** EXERCISE DETAILS **
Report every line of the entries that contains the word "Halı".

** EXTRACTED INFORMATION **
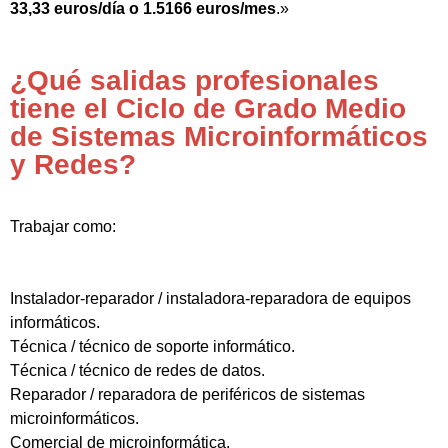
33,33 euros/día o 1.5166 euros/mes
.»
¿Qué salidas profesionales
tiene el Ciclo de Grado Medio
de Sistemas Microinformáticos
y Redes?
Trabajar como:
Instalador-reparador / instaladora-reparadora de equipos
informáticos.
Técnica / técnico de soporte informático.
Técnica / técnico de redes de datos.
Reparador / reparadora de periféricos de sistemas
microinformáticos.
Comercial de microinformática.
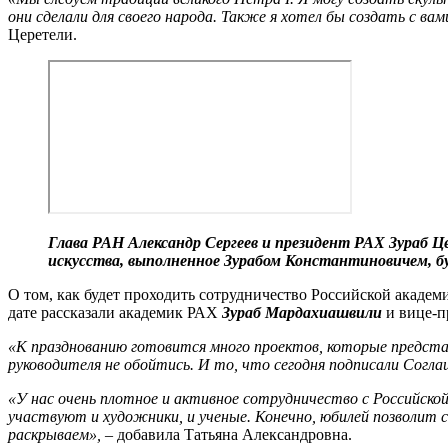
они сделали для своего народа. Также я хотел бы создать с ва
Церетели.
Глава РАН Александр Сергеев и президент РАХ Зураб Ц
искусства, выполненное Зурабом Константиновичем, бу
О том, как будет проходить сотрудничество Российской акаде
дате рассказали академик РАХ
Зураб
Мардахиашвили
и вице-
«К празднованию готовится много проектов, которые предста
руководителя не обойтись. И то, что сегодня подписали Согла
«У нас очень плотное и активное сотрудничество с Российско
участвуют и художники, и ученые. Конечно, юбилей позволит с
раскрываем»,
– добавила Татьяна Александровна.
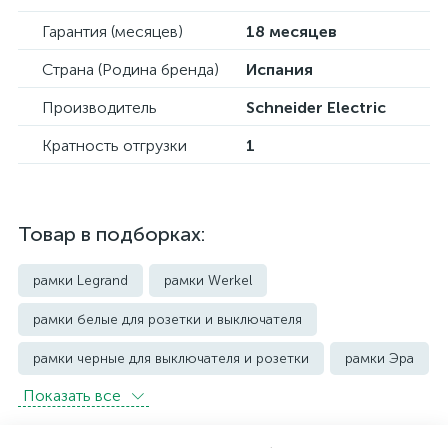
Гарантия (месяцев)
18 месяцев
Страна (Родина бренда)
Испания
Производитель
Schneider Electric
Кратность отгрузки
1
Товар в подборках:
рамки Legrand
рамки Werkel
рамки белые для розетки и выключателя
рамки черные для выключателя и розетки
рамки Эра
Показать всe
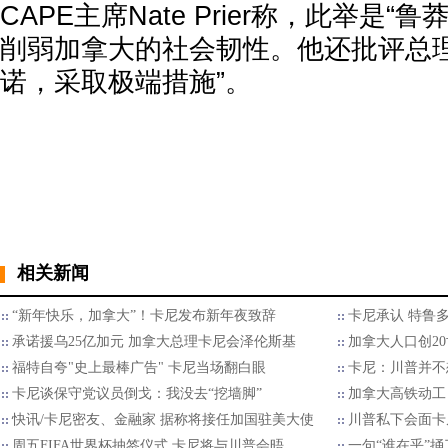
CAPE主席Nate Prier称，此举是
削弱加拿大的社会韧性。他还批评总理
诺，采取极端措施”。
相关新闻
“新年快乐，加拿大”！卡尼发布新年夜致辞
卡尼承认 特鲁多
承诺援乌25亿加元 加拿大总理卡尼会泽伦斯基
加拿大人口创2
福特自夸"史上最棒广告" 卡尼当场翻白眼
卡尼：川普并不
卡尼谈保守党议员倒戈：我没去“挖墙脚”
加拿大高铁动工
快讯/卡尼密友、金融家 据称将接任加国驻美大使
川普私下会面卡
周五FIFA世界杯抽签仪式 卡尼将与川普会晤
一句“谁在乎”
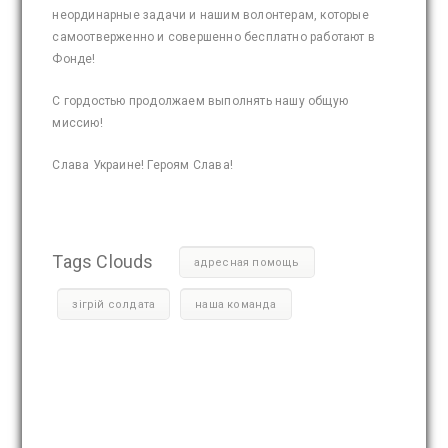
неординарные задачи и нашим волонтерам, которые
самоотверженно и совершенно бесплатно работают в
Фонде!
С гордостью продолжаем выполнять нашу общую
миссию!
Слава Украине! Героям Слава!
Tags Clouds
адресная помощь
зігрій солдата
наша команда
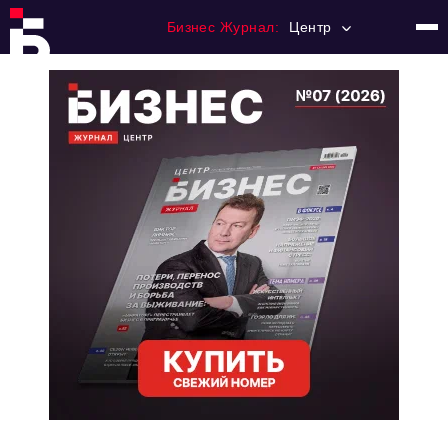
Бизнес Журнал:
Центр
Главная
Франчайзинг
Номера журнала
Контакты
Категории:
Новости
Регулирование
Премия "Тульский Бизнес"
История тульского предпринимательства
Альтернатива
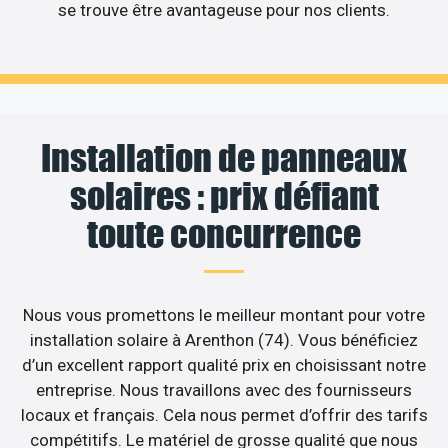
se trouve être avantageuse pour nos clients.
Installation de panneaux
solaires : prix défiant
toute concurrence
Nous vous promettons le meilleur montant pour votre
installation solaire à Arenthon (74). Vous bénéficiez
d’un excellent rapport qualité prix en choisissant notre
entreprise. Nous travaillons avec des fournisseurs
locaux et français. Cela nous permet d’offrir des tarifs
compétitifs. Le matériel de grosse qualité que nous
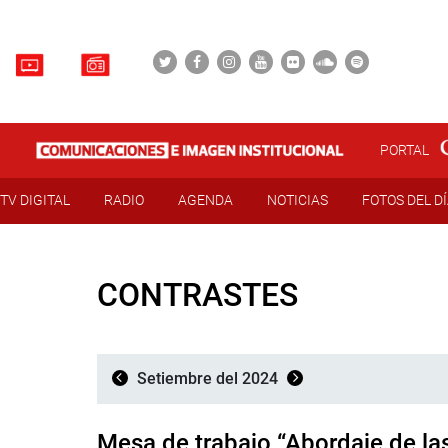
PORTAL
TV DIGITAL
RADIO
AGENDA
NOTICIAS
FOTOS DEL D
CONTRASTES
Setiembre del 2024
Mesa de trabajo “Abordaje de la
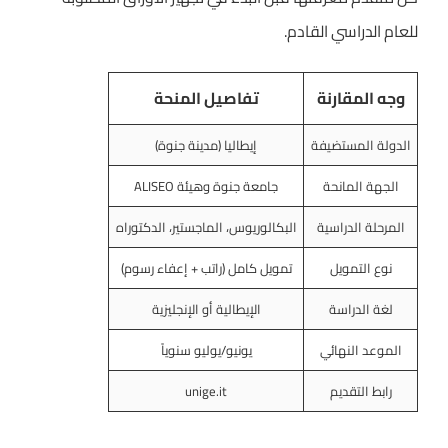
للعام الدراسي القادم.
وجه المقارنة
تفاصيل المنحة
الدولة المستضيفة
إيطاليا (مدينة جنوة)
الجهة المانحة
جامعة جنوة وهيئة ALISEO
المرحلة الدراسية
البكالوريوس، الماجستير، الدكتوراه
نوع التمويل
تمويل كامل (راتب + إعفاء رسوم)
لغة الدراسة
الإيطالية أو الإنجليزية
الموعد النهائي
يونيو/يوليو سنوياً
رابط التقديم
unige.it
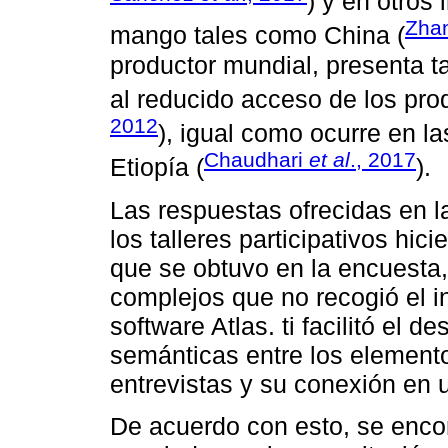
) y en otros
Zha
mango tales como China (
productor mundial, presenta t
al reducido acceso de los prod
2012
), igual como ocurre en 
Chaudhari
et al
., 2017
Etiopía (
).
Las respuestas ofrecidas en l
los talleres participativos hic
que se obtuvo en la encuesta
complejos que no recogió el i
software Atlas. ti facilitó el 
semánticas entre los elemento
entrevistas y su conexión en u
De acuerdo con esto, se encon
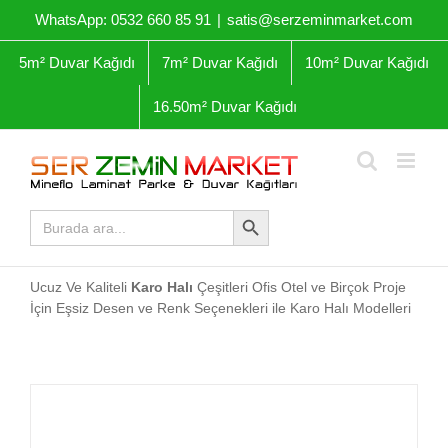
Skip
WhatsApp: 0532 660 85 91
|
satis@serzeminmarket.com
to
content
5m² Duvar Kağıdı
7m² Duvar Kağıdı
10m² Duvar Kağıdı
16.50m² Duvar Kağıdı
Arama Butonu
Arama
yap:
Ucuz Ve Kaliteli
Karo Halı
Çeşitleri Ofis Otel ve Birçok Proje
İçin Eşsiz Desen ve Renk Seçenekleri ile Karo Halı Modelleri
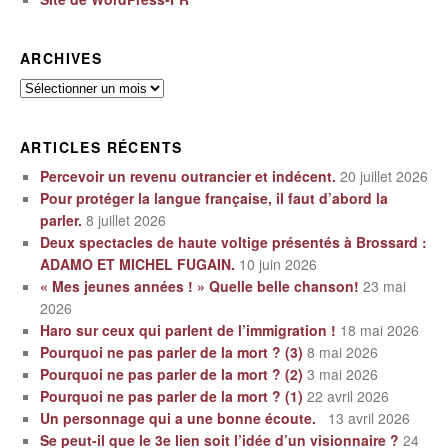
ARCHIVES
Archives
ARTICLES RÉCENTS
Percevoir un revenu outrancier et indécent.
20 juillet 2026
Pour protéger la langue française, il faut d’abord la
parler.
8 juillet 2026
Deux spectacles de haute voltige présentés à Brossard :
ADAMO ET MICHEL FUGAIN.
10 juin 2026
« Mes jeunes années ! » Quelle belle chanson!
23 mai
2026
Haro sur ceux qui parlent de l’immigration !
18 mai 2026
Pourquoi ne pas parler de la mort ? (3)
8 mai 2026
Pourquoi ne pas parler de la mort ? (2)
3 mai 2026
Pourquoi ne pas parler de la mort ? (1)
22 avril 2026
Un personnage qui a une bonne écoute.
13 avril 2026
Se peut-il que le 3e lien soit l’idée d’un visionnaire ?
24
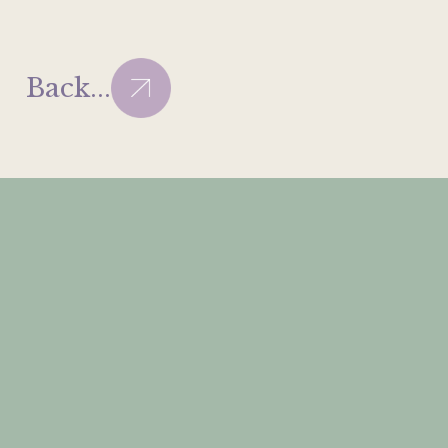
Back...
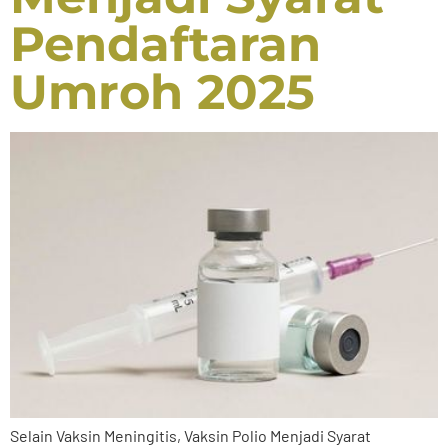
Pendaftaran
Umroh 2025
Selain Vaksin Meningitis, Vaksin Polio Menjadi Syarat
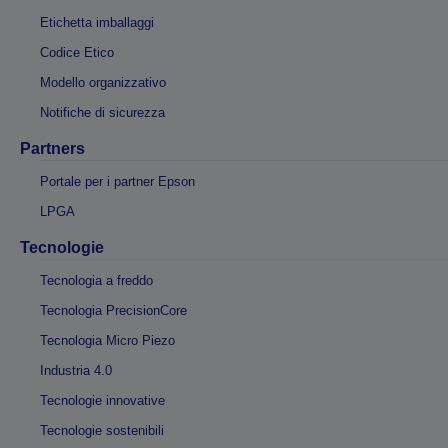
Etichetta imballaggi
Codice Etico
Modello organizzativo
Notifiche di sicurezza
Partners
Portale per i partner Epson
LPGA
Tecnologie
Tecnologia a freddo
Tecnologia PrecisionCore
Tecnologia Micro Piezo
Industria 4.0
Tecnologie innovative
Tecnologie sostenibili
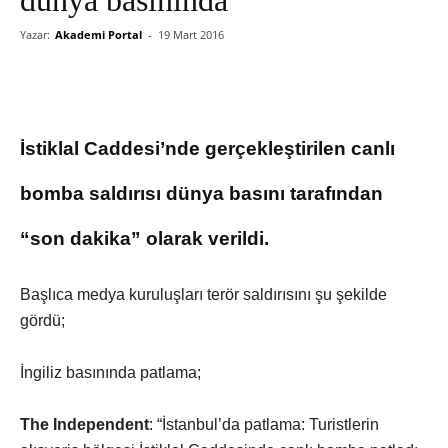
Yazar:
Akademi Portal
-
19 Mart 2016
İstiklal Caddesi’nde gerçekleştirilen canlı
bomba saldırısı dünya basını tarafından
“son dakika” olarak verildi.
Başlıca medya kuruluşları terör saldırısını şu şekilde
gördü;
İngiliz basınında patlama;
The Independent
: “İstanbul’da patlama: Turistlerin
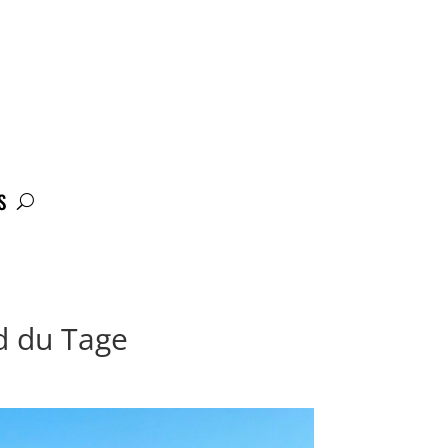
S
ud du Tage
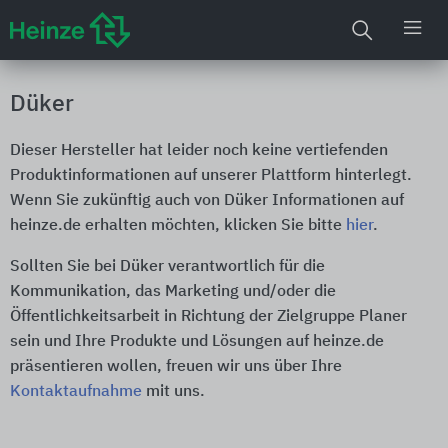
Düker
Dieser Hersteller hat leider noch keine vertiefenden
Produktinformationen auf unserer Plattform hinterlegt.
Wenn Sie zukünftig auch von Düker Informationen auf
heinze.de erhalten möchten, klicken Sie bitte
hier
.
Sollten Sie bei Düker verantwortlich für die
Kommunikation, das Marketing und/oder die
Öffentlichkeitsarbeit in Richtung der Zielgruppe Planer
sein und Ihre Produkte und Lösungen auf heinze.de
präsentieren wollen, freuen wir uns über Ihre
Kontaktaufnahme
mit uns.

** RESULT BELOW **
Karo Halı
İçin Eşsiz Desen ve Renk Seçenekleri ile Karo Halı Modelleri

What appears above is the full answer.